Top of DATASET

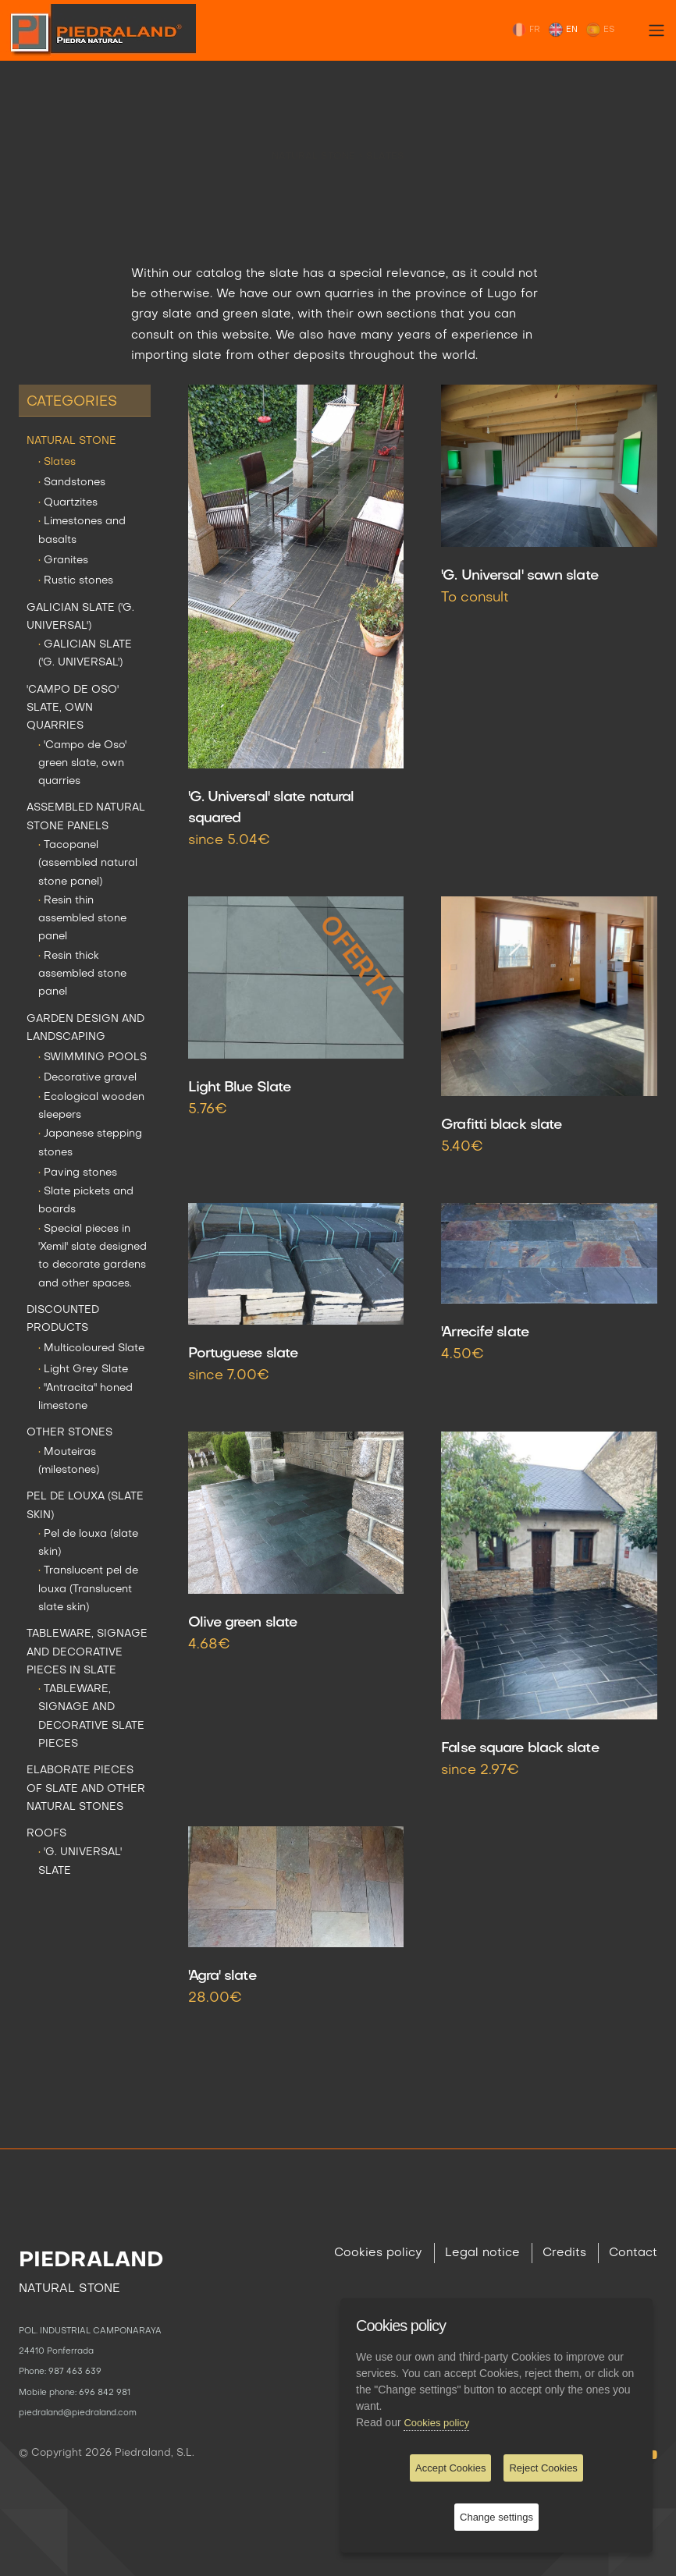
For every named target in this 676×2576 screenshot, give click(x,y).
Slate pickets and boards (85, 1201)
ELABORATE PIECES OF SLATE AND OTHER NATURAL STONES (86, 1788)
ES (599, 29)
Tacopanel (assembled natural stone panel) (87, 863)
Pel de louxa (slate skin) (88, 1543)
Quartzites (68, 503)
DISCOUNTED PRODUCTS (63, 1319)
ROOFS (46, 1834)
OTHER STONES (69, 1433)
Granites (63, 560)
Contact (633, 2253)
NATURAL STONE (315, 144)
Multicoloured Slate (91, 1348)
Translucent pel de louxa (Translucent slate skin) (88, 1589)
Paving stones (77, 1173)
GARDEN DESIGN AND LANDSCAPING (85, 1028)
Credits (564, 2253)
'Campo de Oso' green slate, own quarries (82, 763)
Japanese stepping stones (90, 1143)
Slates (385, 144)
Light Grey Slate (83, 1369)
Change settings (496, 2517)
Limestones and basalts (82, 530)
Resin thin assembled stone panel (82, 919)
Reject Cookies (543, 2468)
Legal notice (482, 2253)
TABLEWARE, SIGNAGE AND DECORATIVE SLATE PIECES (91, 1716)
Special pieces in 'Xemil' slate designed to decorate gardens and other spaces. (92, 1256)
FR (525, 29)
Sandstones (71, 482)
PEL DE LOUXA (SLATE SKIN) (85, 1506)
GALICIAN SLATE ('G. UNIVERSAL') (80, 617)
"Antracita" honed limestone (85, 1397)
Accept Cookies (450, 2468)
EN (563, 29)
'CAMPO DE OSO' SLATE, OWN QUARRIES (73, 708)
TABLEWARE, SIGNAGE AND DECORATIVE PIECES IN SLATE (87, 1652)
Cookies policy (378, 2253)
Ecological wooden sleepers (91, 1106)
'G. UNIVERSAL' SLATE (80, 1861)
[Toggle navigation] (656, 30)
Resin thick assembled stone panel (82, 974)
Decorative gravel (87, 1078)
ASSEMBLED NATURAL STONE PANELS (86, 817)
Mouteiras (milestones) (68, 1461)
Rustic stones (75, 581)
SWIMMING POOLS (92, 1057)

Bottom of DATASET

_PROBLEM TO SOLVE_
The output has to match the data above line for line, except that pictures are dropped.

_RESPONSE BELOW_
For every named target in this 676×2576 screenshot, give click(x,y).
Slate pickets and boards (85, 1201)
ELABORATE PIECES OF SLATE AND OTHER NATURAL STONES (86, 1788)
ES (599, 29)
Tacopanel (assembled natural stone panel) (87, 863)
Pel de louxa (slate skin) (88, 1543)
Quartzites (68, 503)
DISCOUNTED PRODUCTS (63, 1319)
ROOFS (46, 1834)
OTHER STONES (69, 1433)
Granites (63, 560)
Contact (633, 2253)
NATURAL STONE (315, 144)
Multicoloured Slate (91, 1348)
Translucent pel de louxa (Translucent slate skin) (88, 1589)
Paving stones (77, 1173)
GARDEN DESIGN AND LANDSCAPING (85, 1028)
Credits (564, 2253)
'Campo de Oso' green slate, own quarries (82, 763)
Japanese stepping stones (90, 1143)
Slates (385, 144)
Light Grey Slate (83, 1369)
Change settings (496, 2517)
Limestones and basalts (82, 530)
Resin thin assembled stone panel (82, 919)
Reject Cookies (543, 2468)
Legal notice (482, 2253)
TABLEWARE, SIGNAGE AND DECORATIVE SLATE PIECES (91, 1716)
Special pieces in 'Xemil' slate designed to decorate gardens and other spaces. (92, 1256)
FR (525, 29)
Sandstones (71, 482)
PEL DE LOUXA (SLATE SKIN) (85, 1506)
GALICIAN SLATE ('G. UNIVERSAL') (80, 617)
"Antracita" honed limestone (85, 1397)
Accept Cookies (450, 2468)
EN (563, 29)
'CAMPO DE OSO' SLATE, OWN QUARRIES (73, 708)
TABLEWARE, SIGNAGE AND DECORATIVE PIECES IN SLATE (87, 1652)
Cookies policy (378, 2253)
Ecological wooden sleepers (91, 1106)
'G. UNIVERSAL' SLATE (80, 1861)
[Toggle navigation] (656, 30)
Resin thick assembled stone panel (82, 974)
Decorative gravel (87, 1078)
ASSEMBLED NATURAL STONE PANELS (86, 817)
Mouteiras (milestones) (68, 1461)
Rustic stones (75, 581)
SWIMMING POOLS (92, 1057)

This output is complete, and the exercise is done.